REQUIRED WORK:
All lines in the records below from the line with "875 586 20 20" through the line with "Spirit of the" are to be given again exactly, both ends included; the pictures are to be left out.

Data items:
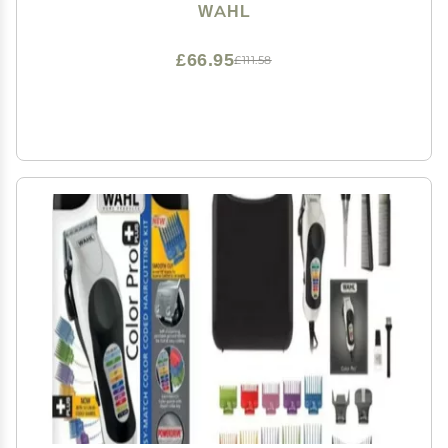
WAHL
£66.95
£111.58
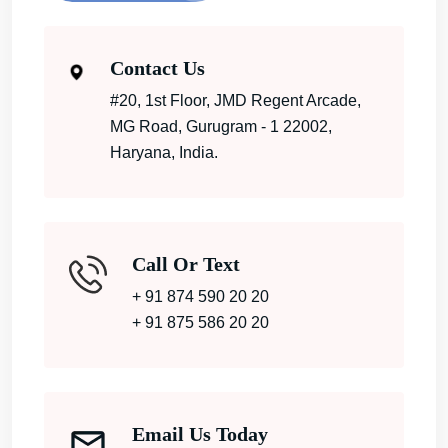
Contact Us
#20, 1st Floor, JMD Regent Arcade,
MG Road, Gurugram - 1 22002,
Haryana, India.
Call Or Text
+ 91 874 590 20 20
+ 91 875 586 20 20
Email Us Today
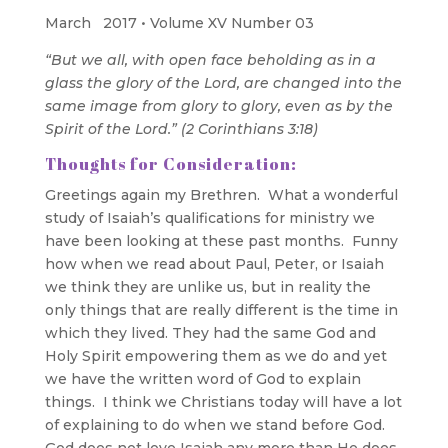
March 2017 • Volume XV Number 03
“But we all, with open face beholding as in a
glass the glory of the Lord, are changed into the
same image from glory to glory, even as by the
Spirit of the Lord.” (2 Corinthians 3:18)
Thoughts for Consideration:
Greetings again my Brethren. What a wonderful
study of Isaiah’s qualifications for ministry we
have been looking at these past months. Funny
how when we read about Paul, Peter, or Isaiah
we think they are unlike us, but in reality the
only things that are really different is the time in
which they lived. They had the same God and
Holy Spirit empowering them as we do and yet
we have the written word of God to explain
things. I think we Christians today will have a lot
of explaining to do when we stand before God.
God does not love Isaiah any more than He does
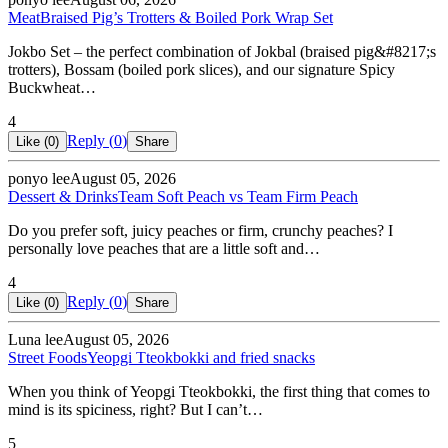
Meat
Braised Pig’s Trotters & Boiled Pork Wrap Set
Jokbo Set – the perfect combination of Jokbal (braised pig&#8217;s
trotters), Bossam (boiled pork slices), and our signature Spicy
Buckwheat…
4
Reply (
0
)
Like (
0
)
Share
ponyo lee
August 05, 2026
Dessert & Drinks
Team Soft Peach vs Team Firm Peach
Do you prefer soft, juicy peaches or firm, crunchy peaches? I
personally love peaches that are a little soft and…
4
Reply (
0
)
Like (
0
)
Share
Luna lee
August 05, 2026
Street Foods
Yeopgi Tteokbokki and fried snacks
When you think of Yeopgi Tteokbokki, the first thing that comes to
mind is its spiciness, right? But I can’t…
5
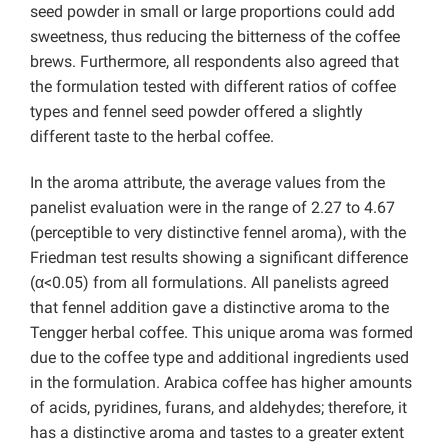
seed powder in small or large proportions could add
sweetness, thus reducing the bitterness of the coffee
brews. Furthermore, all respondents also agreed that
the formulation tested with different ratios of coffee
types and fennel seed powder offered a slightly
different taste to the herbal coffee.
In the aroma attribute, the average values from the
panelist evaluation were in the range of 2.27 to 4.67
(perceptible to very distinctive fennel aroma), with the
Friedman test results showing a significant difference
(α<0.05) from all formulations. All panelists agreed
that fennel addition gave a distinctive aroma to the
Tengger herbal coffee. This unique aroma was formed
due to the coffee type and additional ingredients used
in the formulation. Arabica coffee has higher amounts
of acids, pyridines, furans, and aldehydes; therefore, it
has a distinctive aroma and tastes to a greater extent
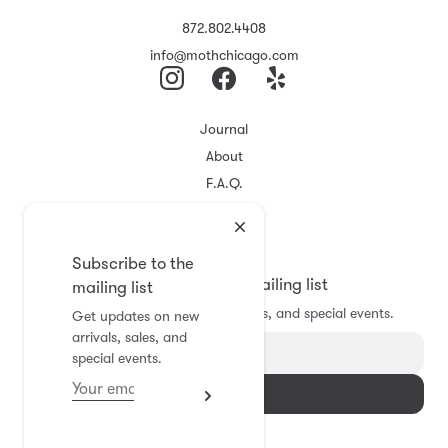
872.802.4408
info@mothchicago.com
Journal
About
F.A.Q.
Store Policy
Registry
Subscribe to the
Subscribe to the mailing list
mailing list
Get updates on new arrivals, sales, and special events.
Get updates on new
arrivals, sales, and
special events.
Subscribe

EXERCISE RESPONSE:
+ 91 875 586 20 20
Email Us Today
March 2017 • Volume XV Number 03
“But we all, with open face beholding as in a
glass the glory of the Lord, are changed into the
same image from glory to glory, even as by the
Spirit of the Lord.” (2 Corinthians 3:18)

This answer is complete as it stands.